1 oz. dried cactus == 2 slightly heaping Tbs cactus granules
4 oz. fresh cactus == 5/8 C chopped.


the discarding of the skin is probably an essential step to reducing the nausea induced by any cactus preparation (with the exception of a proper chemical extraction.) just looking at the waxy scum that boils off of it in just a minute of blanching is enough to turn my stomach. this stuff was not evolved to be digested, it was evolved to be abrasion-resistant and water-proof. it makes cucumber peel look burpless.

generally, the addition of lime-juice or vinegar improves palatability by neutralizing the bitterness, which is particularly intense in the green tissue (see "chemical considerations" below). mature tissue from the base of a column seems to have a sandy, crunchy texture, although storage in a dark closet for some weeks may reduce this, as well as possibly intensifying the alkaloidal content (one cactacean informs me that t. pachanoi moved into the shade increases its alkaloidal content, although it grows fastest in direct sun.) the bitterness compares to a bitter espresso, but in volume can become daunting.

i've only had one mild episode of stomach cramping. as noted an authority as shulgin says that that can almost be counted upon even with pure synthesized mescaline. i don't know if the mucilage actually soothes stomach tissues, or if an inveterate espresso-drinker such as myself has such a cast-iron stomach that mescaline can't get its attention, or if i just haven't yet eaten enough, often enough. nor have i yet suffered emesis, although sometimes those last few mouthfuls of bitter green tissue or the last gulps of mucus tea will start my gorge rising.

any kind of heating, as well as exposure to food acids, starts the flow of mucilage. some cacti species have such pronounced mucilage that they are used to repair pottery. dry-heat treatments such as pan-frying act against this trend, but diced t. pachanoi salad stored in the refrigerator can become quite slimy (although after an hour or so, the volume of drawn juice reaches equilibrium). reconstituted dried cactus (as in "tea", above) can become quite unpleasantly slimy.

i would discard the fibrous tissues, unless i was doing an extraction. it's just too hard to make it seem like food.

the best-tasting recipes *do* taste better than simple raw cactus, and also shrink the volume of cactus to be consumed, but they don't taste a *lot* better.


presumably the addition of lime juice or vinegar converts various free-base alkaloids into their respective citrate or acetate. i don't know if this has any implications for absorption. i would expect stomach acid to convert free-base to the chloride, so except for any alkaloids absorbed sub-lingually the body won't ever be dealing with eaten cactus alkaloids as their free-base.

according to mcgee "on food and cooking", heat-induced browning reactions in food occur from about 130C - 210C, so i'd expect the surface of frying (not scorching) cactus would not exceed that, nor the moist interior to exceed 100C. a kind respondent assures me that mescaline has a boiling-point of 320C @ 1 atm, and that offhand he sees no reason to think that it will decompose before it boils (although he suggests that i ask a Real Chemist (tm) to be sure. can any of you speak to this?).

it is not clear to me whether the break-down of cell walls and other plant structures (and possibly break-down of mucilage) in the process of cooking contribute to speed and efficiency of mescaline absorption. i am assuming, but do not know for a fact, that mescaline from well-chewed raw cactus tissue in healthy stomach acid is subject to an absorption practically as as complete and fast as that from a boiled-down sludge or hot-water extract.
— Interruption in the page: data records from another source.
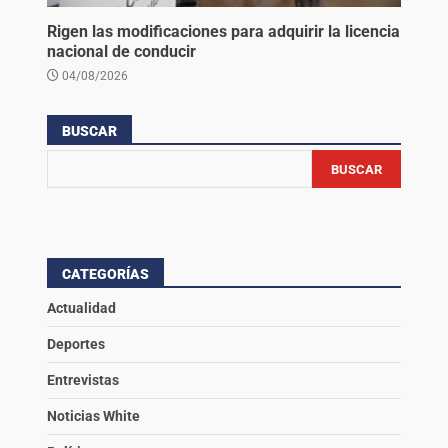
Rigen las modificaciones para adquirir la licencia
nacional de conducir
04/08/2026
BUSCAR
BUSCAR
CATEGORÍAS
Actualidad
Deportes
Entrevistas
Noticias White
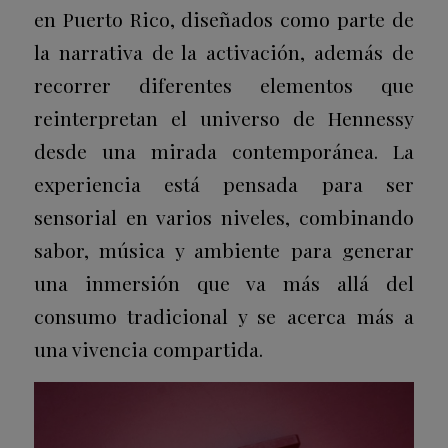
en Puerto Rico, diseñados como parte de
la narrativa de la activación, además de
recorrer diferentes elementos que
reinterpretan el universo de Hennessy
desde una mirada contemporánea. La
experiencia está pensada para ser
sensorial en varios niveles, combinando
sabor, música y ambiente para generar
una inmersión que va más allá del
consumo tradicional y se acerca más a
una vivencia compartida.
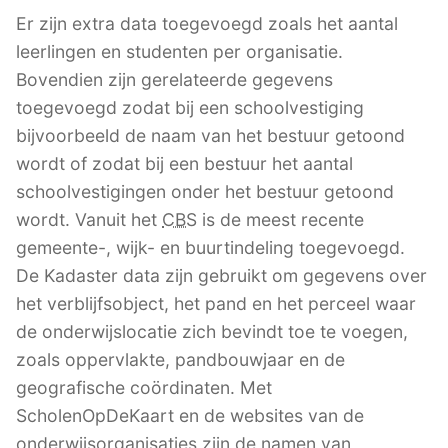
Er zijn extra data toegevoegd zoals het aantal
leerlingen en studenten per organisatie.
Bovendien zijn gerelateerde gegevens
toegevoegd zodat bij een schoolvestiging
bijvoorbeeld de naam van het bestuur getoond
wordt of zodat bij een bestuur het aantal
schoolvestigingen onder het bestuur getoond
wordt. Vanuit het
CBS
is de meest recente
gemeente-, wijk- en buurtindeling toegevoegd.
De Kadaster data zijn gebruikt om gegevens over
het verblijfsobject, het pand en het perceel waar
de onderwijslocatie zich bevindt toe te voegen,
zoals oppervlakte, pandbouwjaar en de
geografische coördinaten. Met
ScholenOpDeKaart en de websites van de
onderwijsorganisaties zijn de namen van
two approaches for further exploration suggest themselves. the first is to see if 30-60 minutes of pressure-cooking will reduce raw cactus (perhaps with a bit of lime-juice) to a porridge with a more-uniform texture, possibly with reduced slime. chilled, this might work as a gazpacho, or hot, as a vegetable consume' or chowder.

the second is to see if the mucilaginous quality can be capitalized upon and exploited as a virtue. i look forward to corresponding with any gumbo-cooks who might have thoughts along these lines.